Wednesday, August 8, 2012

How the Mothers Who Have Lost Children Seem to Recognize Each Other

 

 

    Today I was on a quick shopping trip as I bought a cooler, some ice and some drinks as we all planned to meet later and have a family "Paint-it-All" at our daughter's new house.  I was in a hurry, but before I paid for the items in the cart and got the ice,  I left the cart, and I stopped in to the large bathroom.   The music was too loud in the ladies room, and a woman in the bathroom and myself were washing our hands.  She made a comment about the music and when we looked at each other, there was a recognition of sorts.  It's truly strange the way that people who have lost a child seem to recognize this in another.  I would like to think that I do not have a perpetually lost or sad look, but perhaps I do. Perhaps my loss is indelibly printed on my face sufficiently to be recognized by another mother.  Before I knew it, the woman was telling me that her son had been in a car accident within our area some years ago, and that when the police and ambulance arrived, that he was gone.
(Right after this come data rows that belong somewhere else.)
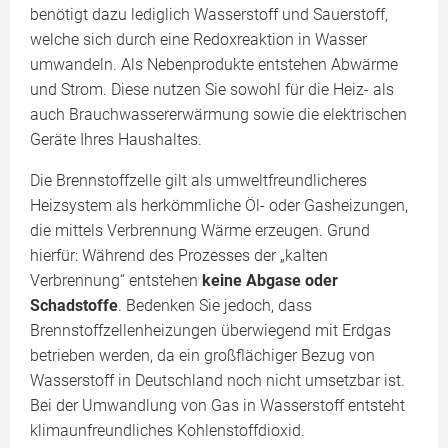
benötigt dazu lediglich Wasserstoff und Sauerstoff,
welche sich durch eine Redoxreaktion in Wasser
umwandeln. Als Nebenprodukte entstehen Abwärme
und Strom. Diese nutzen Sie sowohl für die Heiz- als
auch Brauchwassererwärmung sowie die elektrischen
Geräte Ihres Haushaltes.
Die Brennstoffzelle gilt als umweltfreundlicheres
Heizsystem als herkömmliche Öl- oder Gasheizungen,
die mittels Verbrennung Wärme erzeugen. Grund
hierfür: Während des Prozesses der „kalten
Verbrennung“ entstehen
keine Abgase oder
Schadstoffe
. Bedenken Sie jedoch, dass
Brennstoffzellenheizungen überwiegend mit Erdgas
betrieben werden, da ein großflächiger Bezug von
Wasserstoff in Deutschland noch nicht umsetzbar ist.
Bei der Umwandlung von Gas in Wasserstoff entsteht
klimaunfreundliches Kohlenstoffdioxid.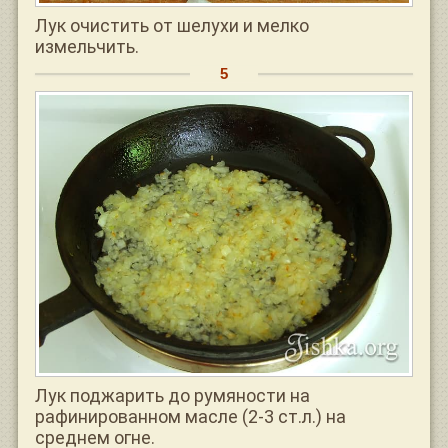
Лук очистить от шелухи и мелко
измельчить.
Лук поджарить до румяности на
рафинированном масле (2-3 ст.л.) на
среднем огне.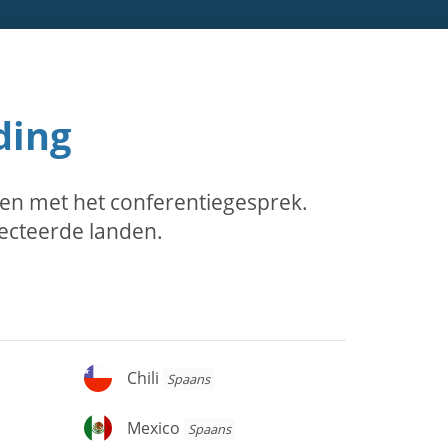
ding
en met het conferentiegesprek.
lecteerde landen.
Chili
Chili
Spaans
Mexico
Mexico
Spaans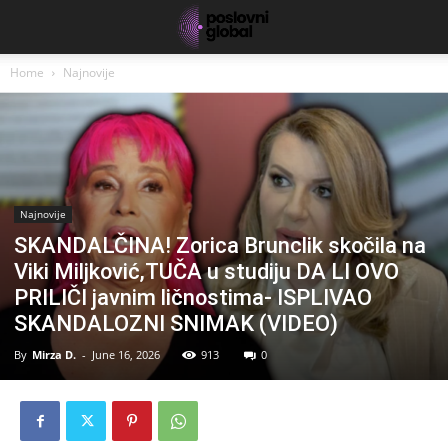
Home
Najnovije
Najnovije
SKANDALČINA! Zorica Brunclik skočila na
Viki Miljković,TUČA u studiju DA LI OVO
PRILIČI javnim ličnostima- ISPLIVAO
SKANDALOZNI SNIMAK (VIDEO)
By
Mirza D.
-
June 16, 2026
913
0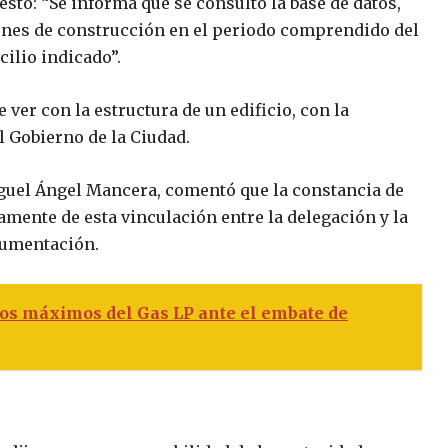
estó: “Se informa que se consultó la base de datos,
nes de construcción en el periodo comprendido del
cilio indicado”.
ver con la estructura de un edificio, con la
el Gobierno de la Ciudad.
iguel Ángel Mancera, comentó que la constancia de
amente de esta vinculación entre la delegación y la
cumentación.
ios máximos del Gas LP ante el embate de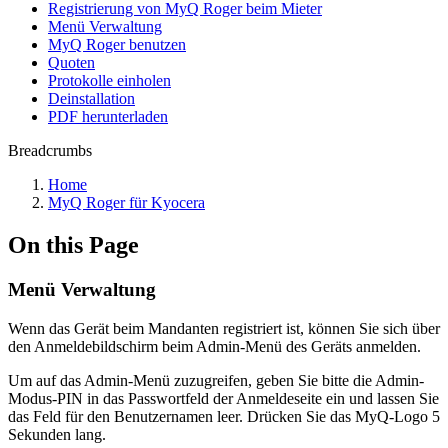
Registrierung von MyQ Roger beim Mieter
Menü Verwaltung
MyQ Roger benutzen
Quoten
Protokolle einholen
Deinstallation
PDF herunterladen
Breadcrumbs
Home
MyQ Roger für Kyocera
On this Page
Menü Verwaltung
Wenn das Gerät beim Mandanten registriert ist, können Sie sich über
den Anmeldebildschirm beim Admin-Menü des Geräts anmelden.
Um auf das Admin-Menü zuzugreifen, geben Sie bitte die Admin-
Modus-PIN in das Passwortfeld der Anmeldeseite ein und lassen Sie
das Feld für den Benutzernamen leer. Drücken Sie das MyQ-Logo 5
Sekunden lang.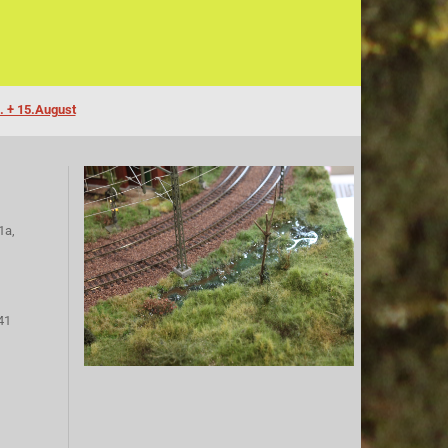
. + 15.August
1a,
41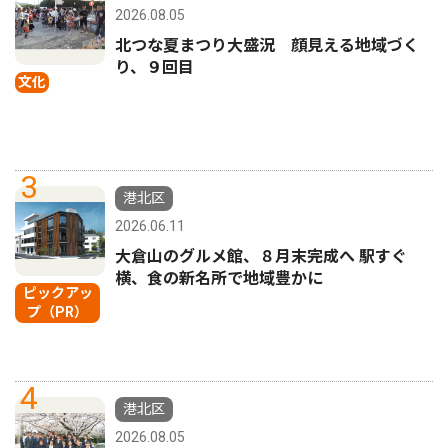
2026.08.05
北つな夏まつり大盛況 顔見える地域づく
り、９回目
文化
3
港北区
2026.06.11
大倉山のグルメ館、８月末完成へ 駅すぐ
横、食の新名所で地域豊かに
ピックアッ
プ（PR）
4
港北区
2026.08.05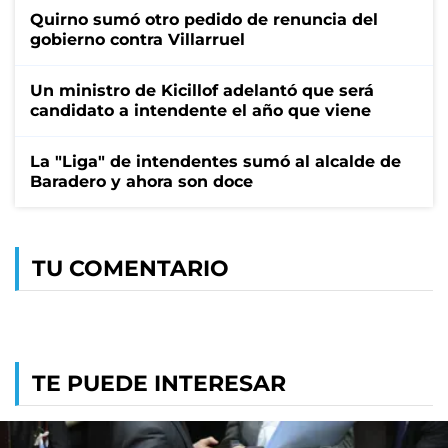
Quirno sumó otro pedido de renuncia del
gobierno contra Villarruel
Un ministro de Kicillof adelantó que será
candidato a intendente el año que viene
La "Liga" de intendentes sumó al alcalde de
Baradero y ahora son doce
TU COMENTARIO
TE PUEDE INTERESAR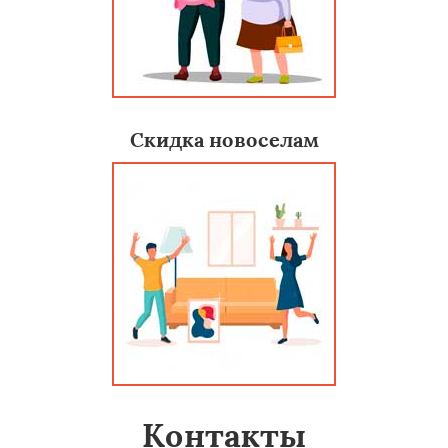
Скидка новоселам
Контакты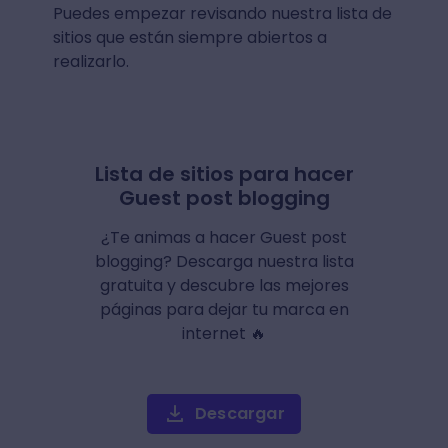
Puedes empezar revisando nuestra lista de
sitios que están siempre abiertos a
realizarlo.
Lista de sitios para hacer
Guest post blogging
¿Te animas a hacer Guest post
blogging? Descarga nuestra lista
gratuita y descubre las mejores
páginas para dejar tu marca en
internet 🔥
Descargar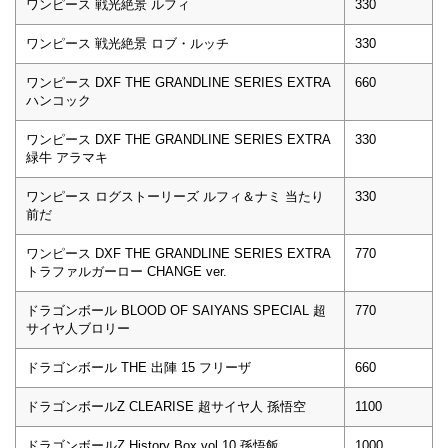
ワンピース 戦光絶景 ルフィ
330
ワンピース 戦光絶景 ロブ・ルッチ
330
ワンピース DXF THE GRANDLINE SERIES EXTRA
660
ハンコック
ワンピース DXF THE GRANDLINE SERIES EXTRA
330
緑牛 アラマキ
ワンピース ログストーリーズ ルフィ＆ナミ 当たり
330
前だ
ワンピース DXF THE GRANDLINE SERIES EXTRA
770
トラファルガーロー CHANGE ver.
ドラゴンボール BLOOD OF SAIYANS SPECIAL 超
770
サイヤ人ブロリー
ドラゴンボール THE 出陣 15 フリーザ
660
ドラゴンボールZ CLEARISE 超サイヤ人 孫悟空
1100
ドラゴンボールZ History Box vol.10 孫悟飯
1000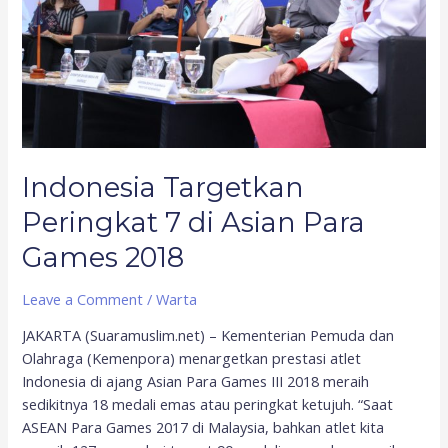
Asian
Para
Games
2018
Indonesia Targetkan
Peringkat 7 di Asian Para
Games 2018
Leave a Comment
/
Warta
JAKARTA (Suaramuslim.net) – Kementerian Pemuda dan
Olahraga (Kemenpora) menargetkan prestasi atlet
Indonesia di ajang Asian Para Games III 2018 meraih
sedikitnya 18 medali emas atau peringkat ketujuh. “Saat
ASEAN Para Games 2017 di Malaysia, bahkan atlet kita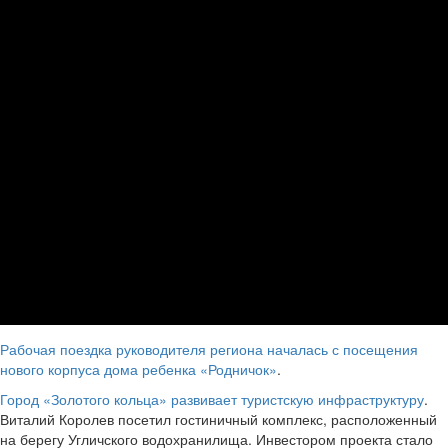
Рабочая поездка руководителя региона началась с посещения
нового корпуса дома ребенка «Родничок»
.
Город «Золотого кольца» развивает туристскую инфраструктуру
.
Виталий Королев посетил гостиничный комплекс, расположенный
на берегу Угличского водохранилища. Инвестором проекта стало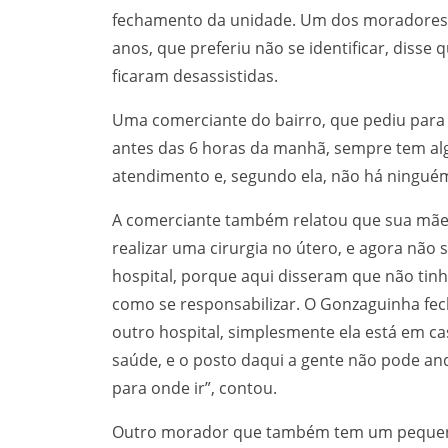
fechamento da unidade. Um dos moradores, 
anos, que preferiu não se identificar, diss
ficaram desassistidas.
Uma comerciante do bairro, que pediu para t
antes das 6 horas da manhã, sempre tem al
atendimento e, segundo ela, não há ningué
A comerciante também relatou que sua mãe f
realizar uma cirurgia no útero, e agora não s
hospital, porque aqui disseram que não tinha
como se responsabilizar. O Gonzaguinha fe
outro hospital, simplesmente ela está em cas
saúde, e o posto daqui a gente não pode and
para onde ir”, contou.
Outro morador que também tem um pequeno 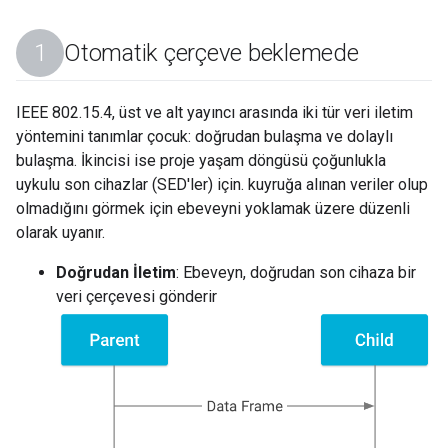
Otomatik çerçeve beklemede
IEEE 802.15.4, üst ve alt yayıncı arasında iki tür veri iletim
yöntemini tanımlar çocuk: doğrudan bulaşma ve dolaylı
bulaşma. İkincisi ise proje yaşam döngüsü çoğunlukla
uykulu son cihazlar (SED'ler) için. kuyruğa alınan veriler olup
olmadığını görmek için ebeveyni yoklamak üzere düzenli
olarak uyanır.
Doğrudan İletim
: Ebeveyn, doğrudan son cihaza bir
veri çerçevesi gönderir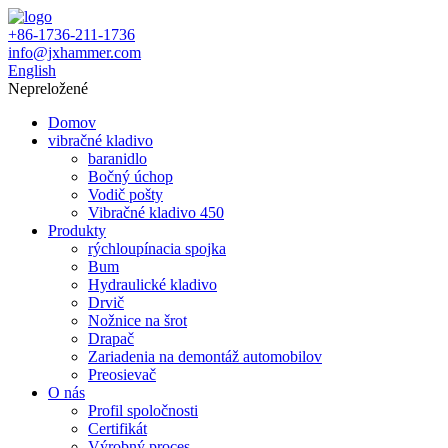
+86-1736-211-1736
info@jxhammer.com
English
Nepreložené
Domov
vibračné kladivo
baranidlo
Bočný úchop
Vodič pošty
Vibračné kladivo 450
Produkty
rýchloupínacia spojka
Bum
Hydraulické kladivo
Drvič
Nožnice na šrot
Drapač
Zariadenia na demontáž automobilov
Preosievač
O nás
Profil spoločnosti
Certifikát
Výrobný proces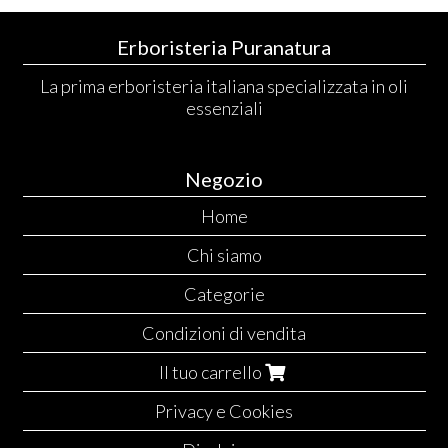
Erboristeria Puranatura
La prima erboristeria italiana specializzata in oli
essenziali
Negozio
Home
Chi siamo
Categorie
Condizioni di vendita
Il tuo carrello
Privacy e Cookies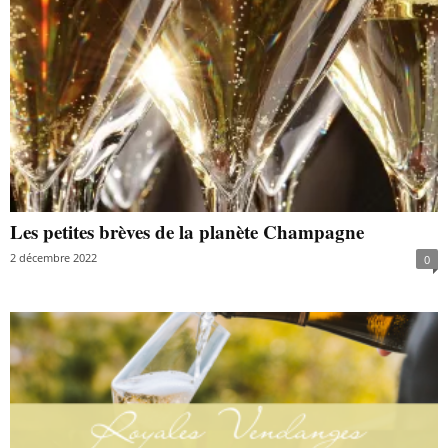
Les petites brèves de la planète Champagne
2 décembre 2022
0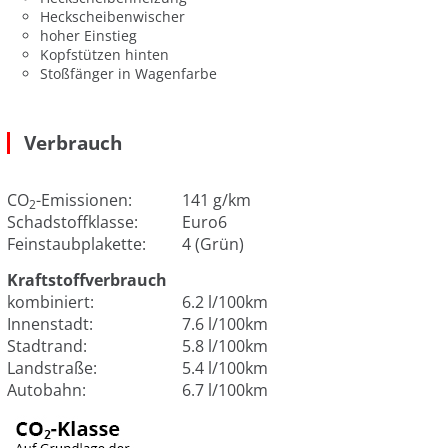
Heckscheibenwischer
hoher Einstieg
Kopfstützen hinten
Stoßfänger in Wagenfarbe
Verbrauch
CO
-Emissionen:
141 g/km
2
Schadstoffklasse:
Euro6
Feinstaubplakette:
4 (Grün)
Kraftstoffverbrauch
kombiniert:
6.2 l/100km
Innenstadt:
7.6 l/100km
Stadtrand:
5.8 l/100km
Landstraße:
5.4 l/100km
Autobahn:
6.7 l/100km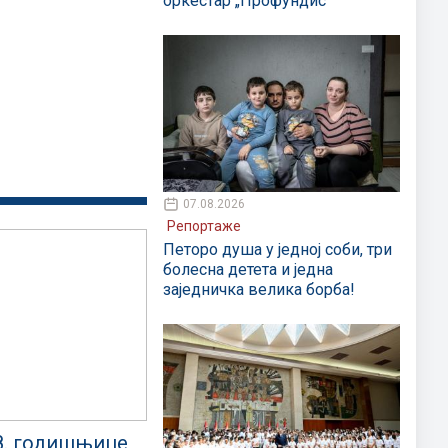
оркестар „Профундис“
07.08.2026
Репортаже
Петоро душа у једној соби, три
болесна детета и једна
заједничка велика борба!
8. годишњице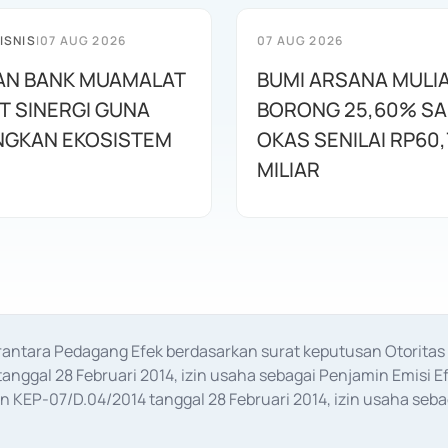
ISNIS
|
07 AUG 2026
07 AUG 2026
AN BANK MUAMALAT
BUMI ARSANA MULI
T SINERGI GUNA
BORONG 25,60% S
GKAN EKOSISTEM
OKAS SENILAI RP60,
MILIAR
erantara Pedagang Efek berdasarkan surat keputusan Otorit
anggal 28 Februari 2014, izin usaha sebagai Penjamin Emisi E
KEP-07/D.04/2014 tanggal 28 Februari 2014, izin usaha sebag
rat keputusan Otoritas Jasa Keuangan Nomor S-67/PM.21/2017 t
aan Transaksi Sertifikat Deposito di Pasar Uang yang izinnya d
Despite searches with dogs and other policework, no trace of him has ever been found. Police wondered if he wandered from the crash site, and drowned in a body of water some distance from there, but no body has ever been found.   Once again, I know where my youngest son is, but so many people I have met or with whom I have had contact lately, do not.  It seems young adults disappear with some frequency never to be heard from again.   She had a good operational knowledge of all the young men who have disappeared locally, and there are quite a few.  I hope I run into her again sometime.   I also hope my remaining sons being armed will be enough to keep them safe.   I would like to believe that young adult children being missing, and not being found for years is a rarity.  It certainly does not seem to be.